• **Exercise instructions**
Could you copy exactly the lines from the one containing "presne potrebám jednotlivcov, tímov" through the last line of the records below, and nothing else?

• **Listed entries**
────────

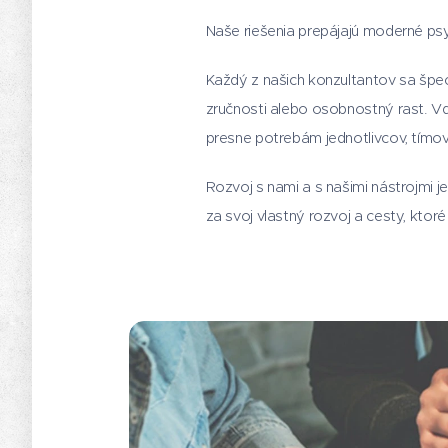
Naše riešenia prepájajú moderné ps
Každý z našich konzultantov sa špeci
zručnosti alebo osobnostný rast. V
presne potrebám jednotlivcov, tímov 
Rozvoj s nami a s našimi nástrojmi 
za svoj vlastný rozvoj a cesty, ktor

────────

• **Result**
presne potrebám jednotlivcov, tímov 
Rozvoj s nami a s našimi nástrojmi 
za svoj vlastný rozvoj a cesty, ktor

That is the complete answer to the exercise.